(Page-level text extractions)
****************************************

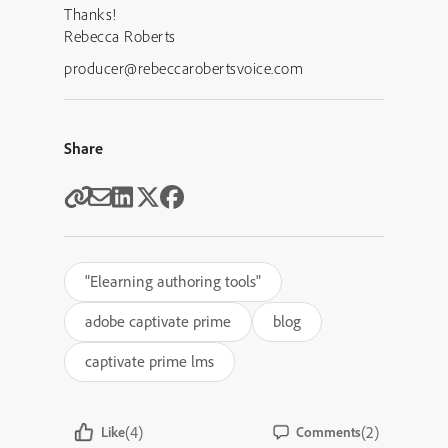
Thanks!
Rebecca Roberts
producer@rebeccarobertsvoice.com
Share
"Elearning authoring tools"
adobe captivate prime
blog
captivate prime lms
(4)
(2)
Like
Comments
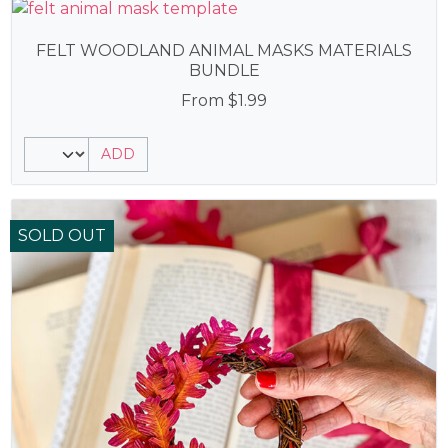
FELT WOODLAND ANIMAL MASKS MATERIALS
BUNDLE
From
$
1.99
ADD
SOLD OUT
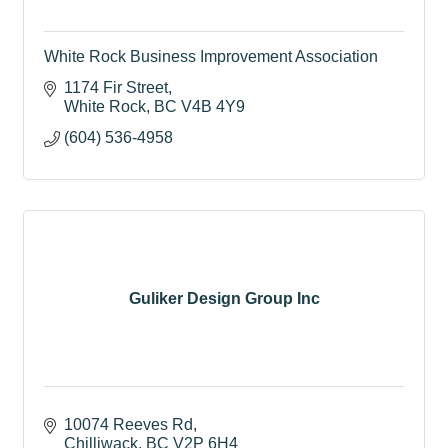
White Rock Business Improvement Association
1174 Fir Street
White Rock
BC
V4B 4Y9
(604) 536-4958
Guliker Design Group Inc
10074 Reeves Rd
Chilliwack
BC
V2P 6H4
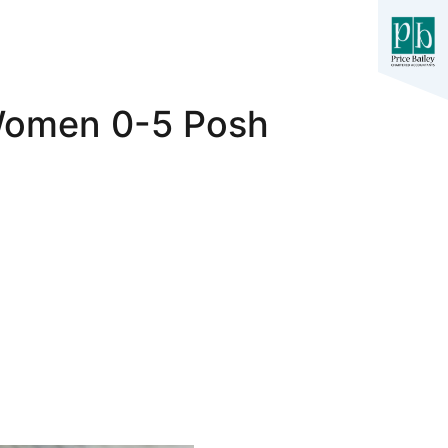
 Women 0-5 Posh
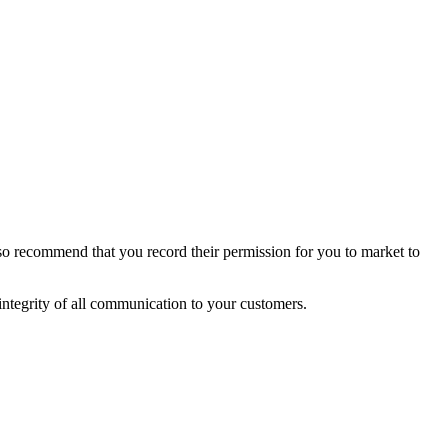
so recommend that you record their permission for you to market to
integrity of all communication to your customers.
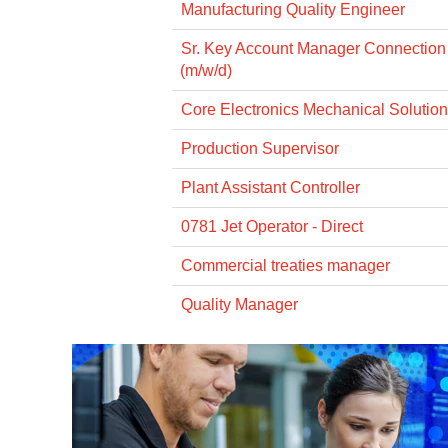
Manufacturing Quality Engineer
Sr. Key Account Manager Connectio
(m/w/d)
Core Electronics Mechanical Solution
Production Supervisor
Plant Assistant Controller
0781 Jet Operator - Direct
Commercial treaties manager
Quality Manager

****************************************

» **Your objective**: The entries are to be reproduced exactly, excluding any pictures they contain.

» **Your solution**:
Thanks!
Rebecca Roberts
producer@rebeccarobertsvoice.com
Share
"Elearning authoring tools"
adobe captivate prime
blog
captivate prime lms
(4)
(2)
Like
Comments
FELT WOODLAND ANIMAL MASKS MATERIALS
BUNDLE
From
$
1.99
ADD
SOLD OUT
White Rock Business Improvement Association
1174 Fir Street
White Rock
BC
V4B 4Y9
(604) 536-4958
Guliker Design Group Inc
10074 Reeves Rd
Chilliwack
BC
V2P 6H4
 Women 0-5 Posh
so recommend that you record their permission for you to market to
integrity of all communication to your customers.
Manufacturing Quality Engineer
Sr. Key Account Manager Connectio
(m/w/d)
Core Electronics Mechanical Solution
Production Supervisor
Plant Assistant Controller
0781 Jet Operator - Direct
Commercial treaties manager
Quality Manager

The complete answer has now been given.